Patients with both bronchiectasis and rheumatoid arthritis (RA) or chronic obstructive pulmonary disease (COPD) may be at higher risk of mortality, according to results of a new study.
The study, “Bronchiectasis Rheumatoid Overlap Syndrome (BROS) Is An Independent Risk Factor For Mortality In Patients With Bronchiectasis: A Multicentre Cohort Study,” was published in the journal Chest.
RA is an autoimmune disorder characterized by chronic joint inflammation, but it can also be associated with lung complications. Some patients develop both bronchiectasis and RA without interstitial lung disease, an association known as BROS (OS stands for overlap syndrome).
Previous studies have suggested that bronchiectasis has a significantly higher prevalence among RA patients than in the general population. Also, concerns have been raised as to whether patients with BROS may have a worse clinical course than patients with bronchiectasis associated with other health conditions.
To investigate this hypothesis, researchers analyzed the Bronchiectasis Severity Index (BSI, a score index of bronchiectasis) in 1,716 patients from six different centers in European countries. Patients enrolled in the study were divided according to whether they had BROS, idiopathic bronchiectasis, bronchiectasis-COPD overlap syndrome (BCOS), or bronchiectasis associated with other conditions (such as chronic Pseudomonas aeruginosa infection). Data regarding mortality rates, hospitalization, and frequency of exacerbation were analyzed.
Results revealed that 8.5 percent of the patients (147) had BROS. BSI scores were found to be significantly higher in the BCOS group (mean 10.4) and the BROS group (7.7) compared to the other groups. Both BROS and BCOS groups had significantly more exacerbations and prior bronchiectasis-related hospitalizations than the idiopathic bronchiectasis group.
Interestingly, although the BSI score was higher in the BROS group when compared to the idiopathic bronchiectasis group (7.1), this difference was not clinically significantly higher.
The mortality rate over a period of 48 months was 28.5 percent for BCOS, 18 percent for RA, 9.3 percent for idiopathic bronchiectasis, and 8.6 percent for other causes of bronchiectasis.

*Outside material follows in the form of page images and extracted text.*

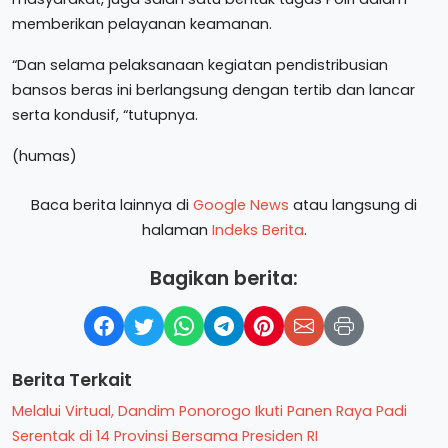
memberikan pelayanan keamanan.
“Dan selama pelaksanaan kegiatan pendistribusian
bansos beras ini berlangsung dengan tertib dan lancar
serta kondusif, “tutupnya.
(humas)
Baca berita lainnya di
Google News
atau langsung di
halaman
Indeks Berita
.
Bagikan berita:
Berita Terkait
Melalui Virtual, Dandim Ponorogo Ikuti Panen Raya Padi
Serentak di 14 Provinsi Bersama Presiden RI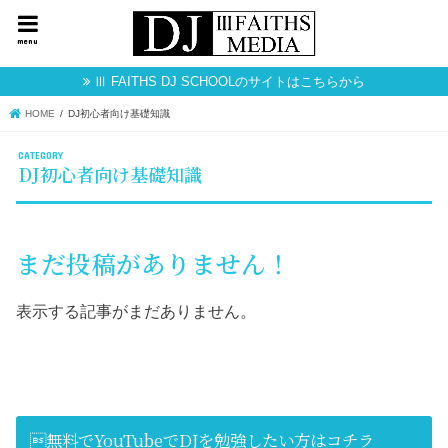
menu
Ⅲ FAITHS DJ SCHOOLのサイトはこちらから
HOME
DJ初心者向け基礎知識
DJ初心者向け基礎知識
まだ投稿がありません！
表示する記事がまだありません。
無料でYouTubeでDJを勉強したい方はコチラ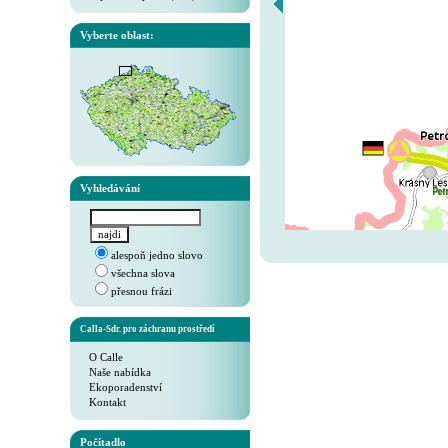
Vyberte oblast:
Vyhledávání
alespoň jedno slovo
všechna slova
přesnou frázi
Calla-Sdr. pro záchranu prostředí
O Calle
Naše nabídka
Ekoporadenství
Kontakt
Počítadlo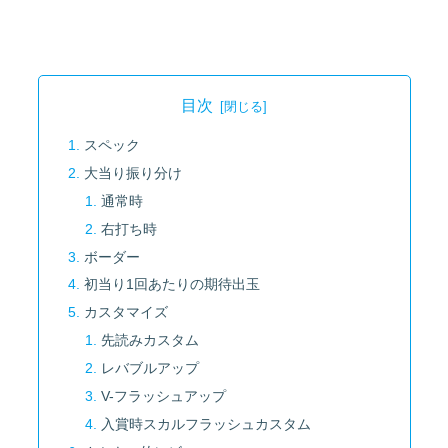
目次
スペック
大当り振り分け
通常時
右打ち時
ボーダー
初当り1回あたりの期待出玉
カスタマイズ
先読みカスタム
レバブルアップ
V-フラッシュアップ
入賞時スカルフラッシュカスタム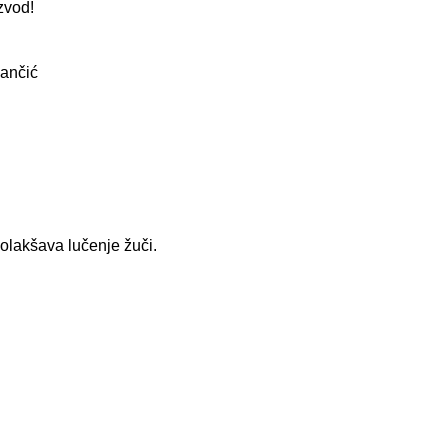
zvod!
Pančić
 olakšava lučenje žuči.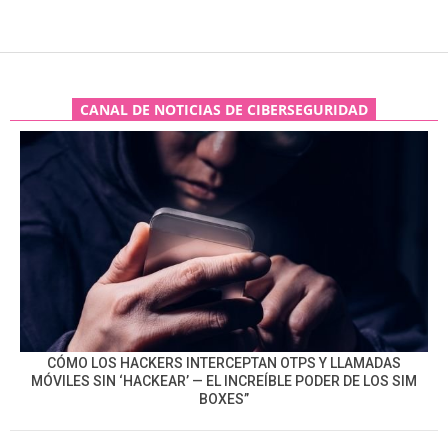
CANAL DE NOTICIAS DE CIBERSEGURIDAD
CÓMO LOS HACKERS INTERCEPTAN OTPS Y LLAMADAS
MÓVILES SIN ‘HACKEAR’ — EL INCREÍBLE PODER DE LOS SIM
BOXES”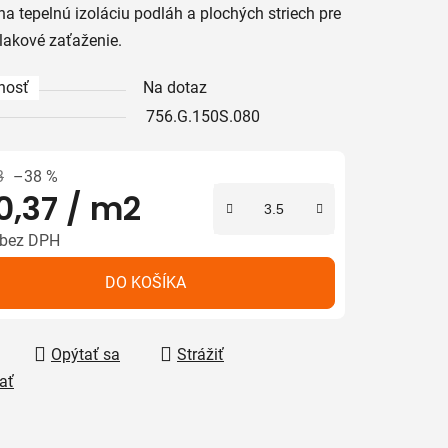
na tepelnú izoláciu podláh a plochých striech pre
tlakové zaťaženie.
iek.
nosť
Na dotaz
756.G.150S.080
3
–38 %
0,37
/ m2
 bez DPH
tková cena:
DO KOŠÍKA
Opýtať sa
Strážiť
ať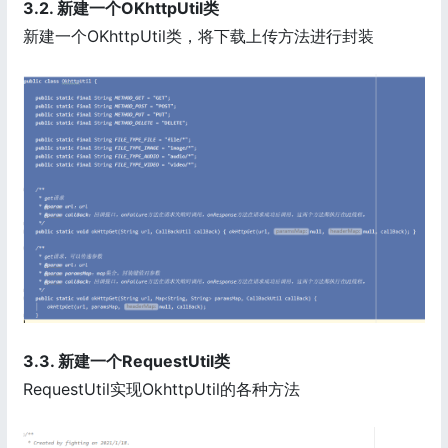
3.2. 新建一个OKhttpUtil类
新建一个OKhttpUtil类，将下载上传方法进行封装
3.3. 新建一个RequestUtil类
RequestUtil实现OkhttpUtil的各种方法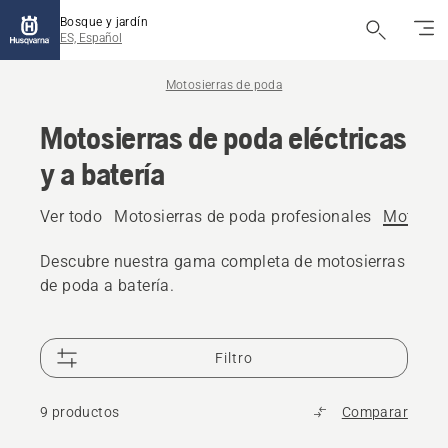
Bosque y jardín
ES, Español
Motosierras de poda
Motosierras de poda eléctricas
y a batería
Ver todo
Motosierras de poda profesionales
Motosier
Descubre nuestra gama completa de motosierras
de poda a batería.
Filtro
9 productos
Comparar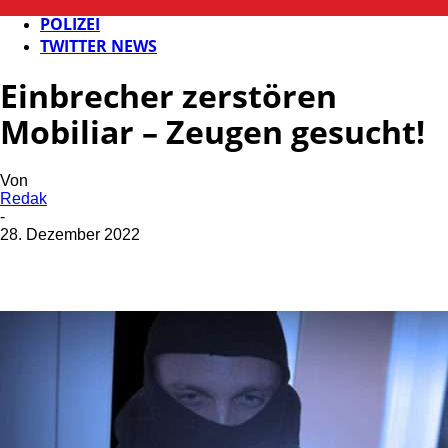
FB NEWS
POLIZEI
TWITTER NEWS
Einbrecher zerstören
Mobiliar – Zeugen gesucht!
Von
Redak
-
28. Dezember 2022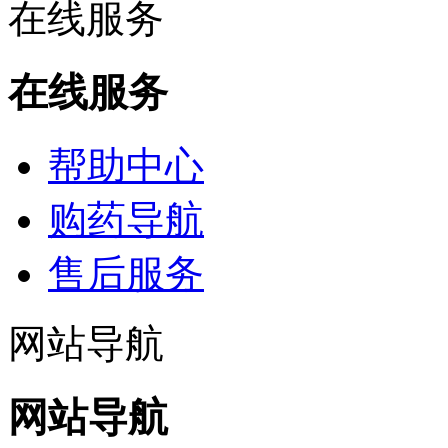
在线服务
在线服务
帮助中心
购药导航
售后服务
网站导航
网站导航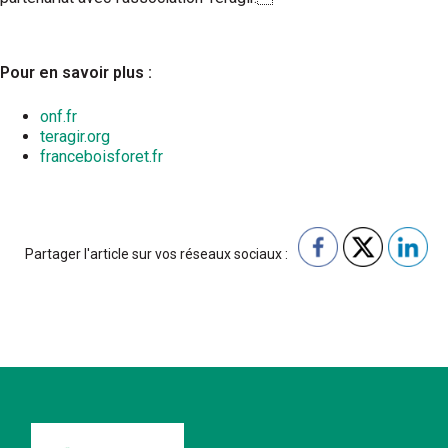
Pour en savoir plus :
onf.fr
teragir.org
franceboisforet.fr
Partager l'article sur vos réseaux sociaux :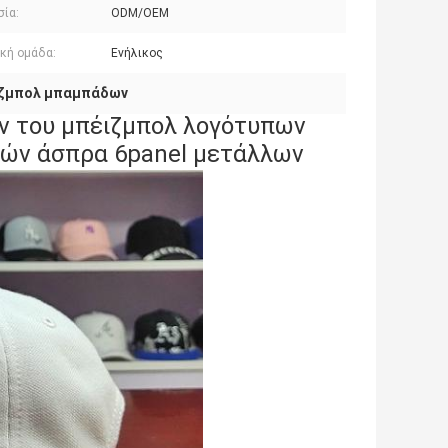
σία:
ODM/OEM
ακή ομάδα:
Ενήλικος
ιζμπολ μπαμπάδων
ν του μπέιζμπολ λογότυπων
ών άσπρα 6panel μετάλλων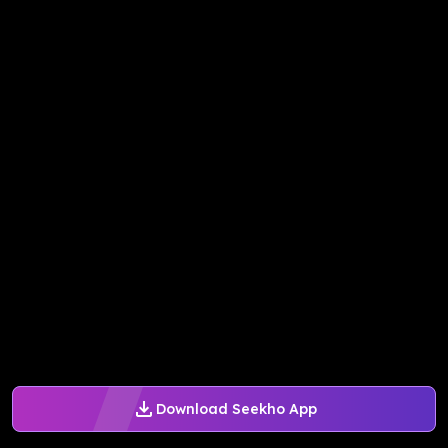
Download Seekho App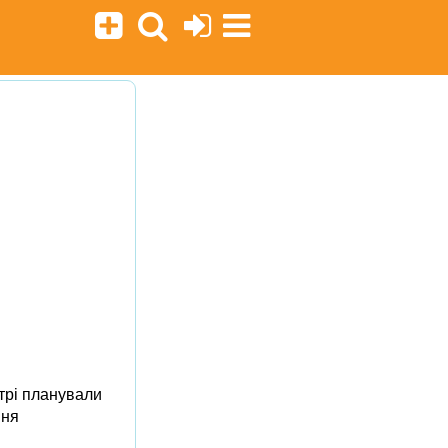
нтрі планували
ння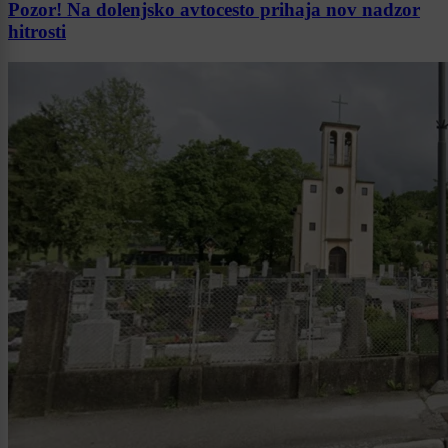
Pozor! Na dolenjsko avtocesto prihaja nov nadzor
hitrosti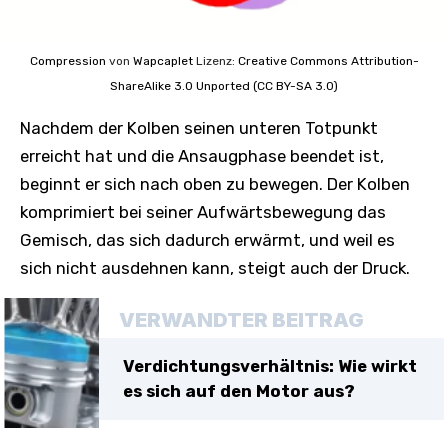
Compression
von
Wapcaplet
Lizenz:
Creative Commons
Attribution-
ShareAlike 3.0 Unported (CC BY-SA 3.0)
Nachdem der Kolben seinen unteren Totpunkt
erreicht hat und die Ansaugphase beendet ist,
beginnt er sich nach oben zu bewegen. Der Kolben
komprimiert bei seiner Aufwärtsbewegung das
Gemisch, das sich dadurch erwärmt, und weil es
sich nicht ausdehnen kann, steigt auch der Druck.
VERWANDTER BEITRAG
Verdichtungsverhältnis: Wie wirkt
es sich auf den Motor aus?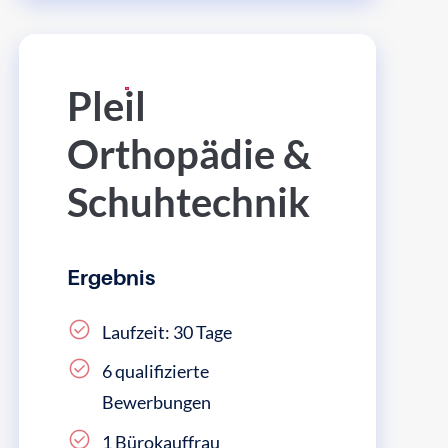
Pleil
Orthopädie &
Schuhtechnik
Ergebnis
Laufzeit: 30 Tage
6 qualifizierte
Bewerbungen
1 Bürokauffrau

Although mortality was found to be significantly higher among patients with BROS and BCOS compared to other groups, this relationship was not linked to higher rates of bronchiectasis exacerbations or bronchiectasis-related hospitalizations.
“The current data support the premise that BROS patients are at higher risk of premature death and a multidisciplinary approach involving chest and rheumatology physicians is needed,” the researchers concluded. “Patients with BROS with ‘mild’ bronchiectasis defined radiologically by extent or by using composite scoring systems may need closer monitoring than those with other [factors] causing bronchiectasis.”